Transcribed page contents

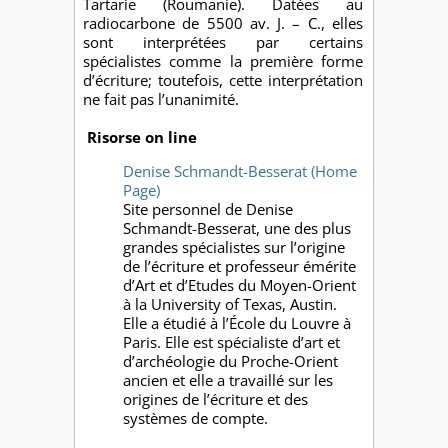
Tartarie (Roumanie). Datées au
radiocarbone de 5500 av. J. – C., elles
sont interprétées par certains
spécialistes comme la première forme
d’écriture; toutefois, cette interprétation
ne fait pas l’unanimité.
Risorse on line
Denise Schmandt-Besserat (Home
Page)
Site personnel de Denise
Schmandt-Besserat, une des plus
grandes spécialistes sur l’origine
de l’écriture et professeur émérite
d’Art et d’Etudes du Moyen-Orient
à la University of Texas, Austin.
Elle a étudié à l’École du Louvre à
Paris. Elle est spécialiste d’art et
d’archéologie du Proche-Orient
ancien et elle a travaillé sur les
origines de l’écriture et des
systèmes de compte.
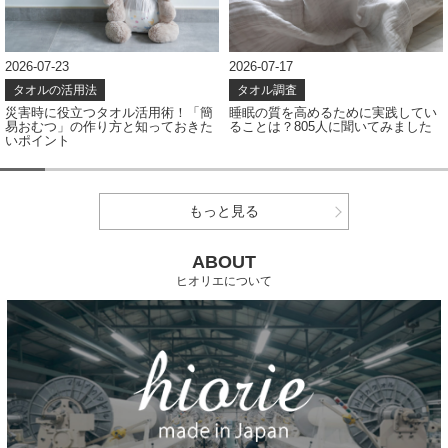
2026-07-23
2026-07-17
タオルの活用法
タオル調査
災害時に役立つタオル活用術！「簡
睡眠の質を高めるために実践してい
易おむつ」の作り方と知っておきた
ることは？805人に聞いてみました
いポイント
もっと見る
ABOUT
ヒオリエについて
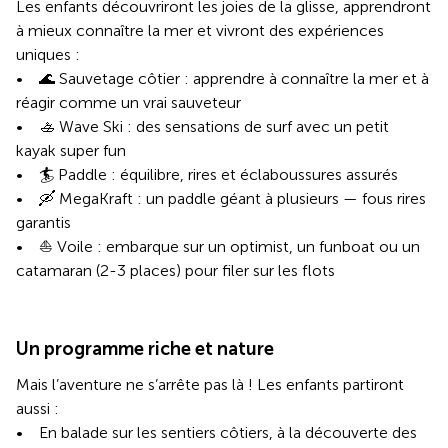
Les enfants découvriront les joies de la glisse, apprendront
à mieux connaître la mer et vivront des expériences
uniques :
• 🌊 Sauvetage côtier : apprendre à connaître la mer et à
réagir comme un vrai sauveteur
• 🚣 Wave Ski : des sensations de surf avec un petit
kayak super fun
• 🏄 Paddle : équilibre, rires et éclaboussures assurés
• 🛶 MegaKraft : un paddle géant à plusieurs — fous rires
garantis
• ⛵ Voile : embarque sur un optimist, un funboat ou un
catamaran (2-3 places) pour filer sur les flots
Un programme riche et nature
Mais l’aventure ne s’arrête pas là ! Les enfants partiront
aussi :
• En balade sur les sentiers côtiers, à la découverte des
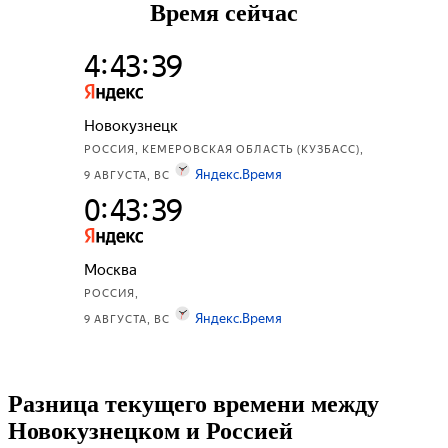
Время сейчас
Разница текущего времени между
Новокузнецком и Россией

→ Directions: Pictures don't belong in the copy. Retype exactly the lines from the one with "d’archéologie du Proche-Orient" through the last line of the records.

→ Task output:
d’archéologie du Proche-Orient
ancien et elle a travaillé sur les
origines de l’écriture et des
systèmes de compte.
2026-07-23
2026-07-17
タオルの活用法
タオル調査
災害時に役立つタオル活用術！「簡
睡眠の質を高めるために実践してい
易おむつ」の作り方と知っておきた
ることは？805人に聞いてみました
いポイント
もっと見る
ABOUT
ヒオリエについて
Les enfants découvriront les joies de la glisse, apprendront
à mieux connaître la mer et vivront des expériences
uniques :
• 🌊 Sauvetage côtier : apprendre à connaître la mer et à
réagir comme un vrai sauveteur
• 🚣 Wave Ski : des sensations de surf avec un petit
kayak super fun
• 🏄 Paddle : équilibre, rires et éclaboussures assurés
• 🛶 MegaKraft : un paddle géant à plusieurs — fous rires
garantis
• ⛵ Voile : embarque sur un optimist, un funboat ou un
catamaran (2-3 places) pour filer sur les flots
Un programme riche et nature
Mais l’aventure ne s’arrête pas là ! Les enfants partiront
aussi :
• En balade sur les sentiers côtiers, à la découverte des
Время сейчас
Разница текущего времени между
Новокузнецком и Россией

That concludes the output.